Below are the entries. Print only the lines starting at the one with "Agency plenty of time to aim multiple space" and ending at the one with "is the one we don’t fight for", exactly, with no pictures.

• [The records]
- - - -

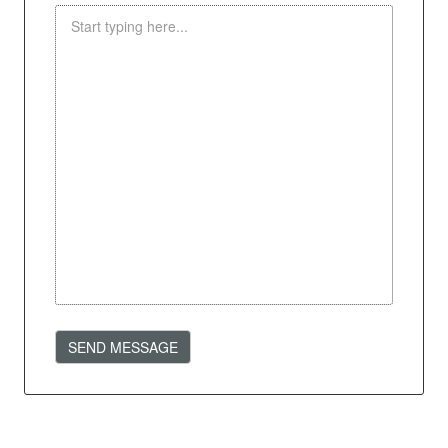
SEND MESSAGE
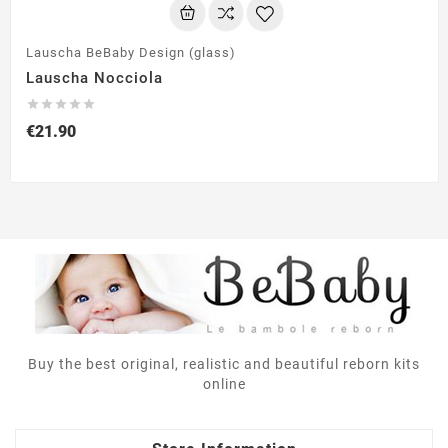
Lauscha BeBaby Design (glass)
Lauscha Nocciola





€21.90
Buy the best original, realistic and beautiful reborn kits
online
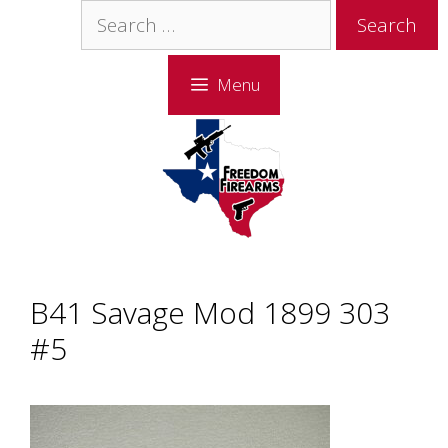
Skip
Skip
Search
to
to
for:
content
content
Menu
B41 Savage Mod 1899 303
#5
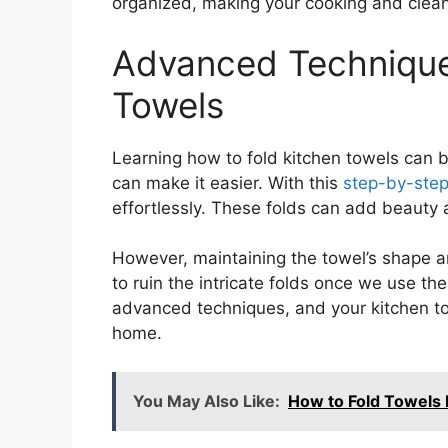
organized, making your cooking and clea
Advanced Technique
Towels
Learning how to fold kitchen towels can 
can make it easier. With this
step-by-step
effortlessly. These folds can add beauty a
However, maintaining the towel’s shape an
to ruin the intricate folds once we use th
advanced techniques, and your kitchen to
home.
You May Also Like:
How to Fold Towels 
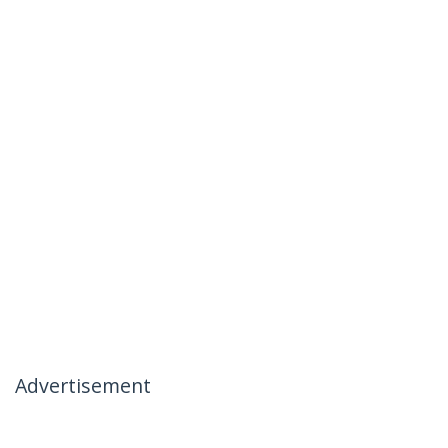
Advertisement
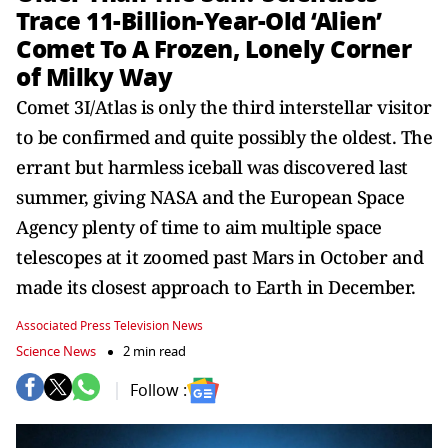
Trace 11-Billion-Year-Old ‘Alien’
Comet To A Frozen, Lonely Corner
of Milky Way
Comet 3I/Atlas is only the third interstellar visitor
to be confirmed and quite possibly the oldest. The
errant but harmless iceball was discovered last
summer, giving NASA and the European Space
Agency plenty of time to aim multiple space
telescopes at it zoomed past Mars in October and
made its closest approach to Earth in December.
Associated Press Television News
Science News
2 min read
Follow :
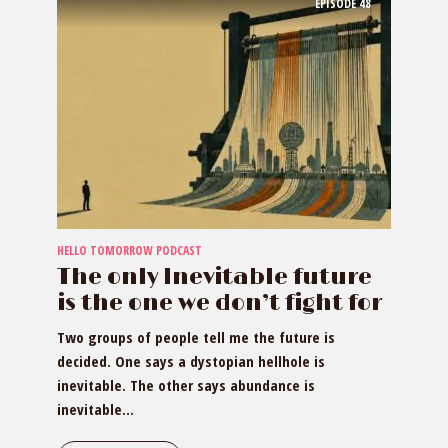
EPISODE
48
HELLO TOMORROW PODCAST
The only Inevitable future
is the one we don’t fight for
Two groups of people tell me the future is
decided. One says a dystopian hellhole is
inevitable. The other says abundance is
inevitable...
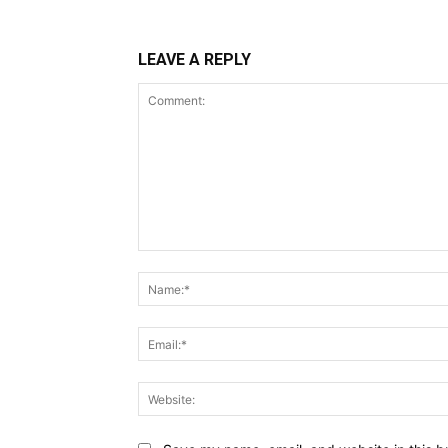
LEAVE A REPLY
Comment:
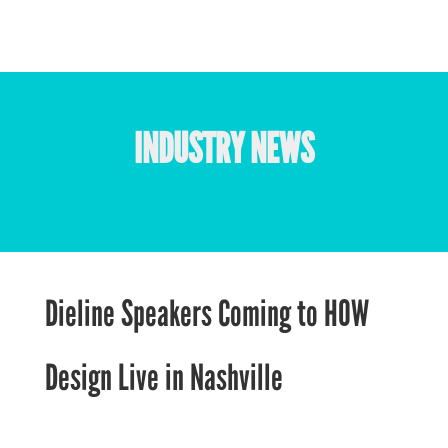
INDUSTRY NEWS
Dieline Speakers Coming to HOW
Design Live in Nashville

- - - -

• [Solution for this exercise]
Agency plenty of time to aim multiple space
telescopes at it zoomed past Mars in October and
made its closest approach to Earth in December.
Associated Press Television News
Science News
2 min read
Follow :
EPISODE
48
HELLO TOMORROW PODCAST
The only Inevitable future
is the one we don’t fight for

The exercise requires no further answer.